= Instructions to follow =
In the entries that follow, find the word "Shenzhen" and report each line it is on.

::: Information shown

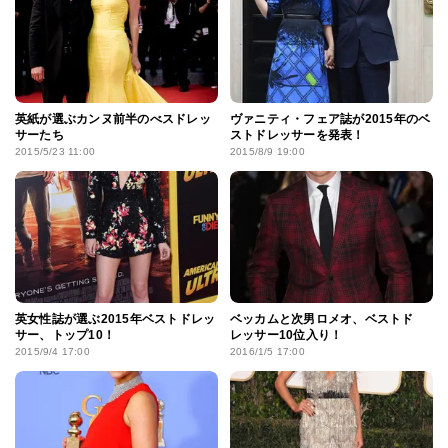
英紙が選ぶカンヌ前半のべスドレッ
ヴァニティ・フェア誌が2015年のベ
サーたち
ストドレッサーを発表！
2015/5/23 11:00
2015/8/9 19:00
英女性誌が選ぶ2015年ベストドレッ
ベッカムと次男ロメオ、ベストド
サー、トップ10！
レッサー10位入り！
2015/9/4 17:00
2016/1/5 17:00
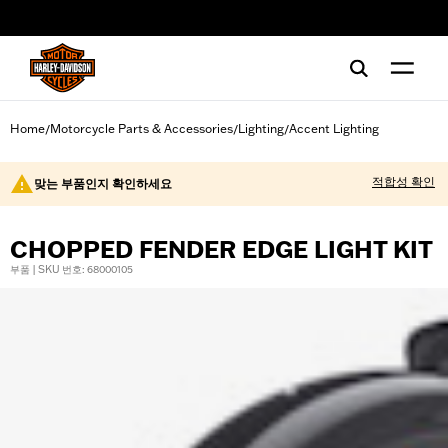
web accessibility
Home
Motorcycle Parts & Accessories
Lighting
Accent Lighting
/
/
/
적합성 확인
맞는 부품인지 확인하세요
CHOPPED FENDER EDGE LIGHT KIT
부품 | SKU 번호: 68000105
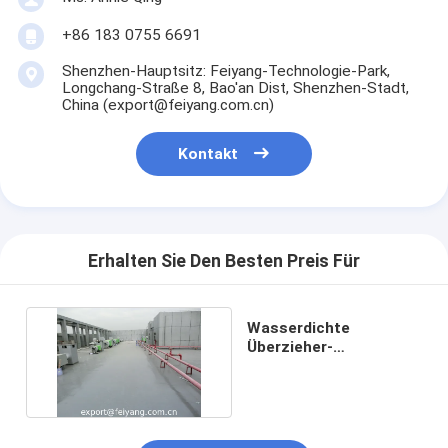
+86 183 0755 6691
Shenzhen-Hauptsitz: Feiyang-Technologie-Park,
Longchang-Straße 8, Bao'an Dist, Shenzhen-Stadt,
China (export@feiyang.com.cn)
Kontakt
Erhalten Sie Den Besten Preis Für
Wasserdichte
Überzieher-
Formulierung
Polyaspartic Polyurea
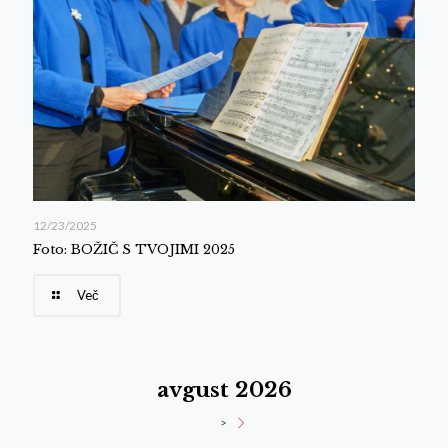
12/23/2025
Foto: BOŽIČ S TVOJIMI 2025
Več
avgust 2026
>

::::::

= The answer =
Shenzhen-Hauptsitz: Feiyang-Technologie-Park,
Longchang-Straße 8, Bao'an Dist, Shenzhen-Stadt,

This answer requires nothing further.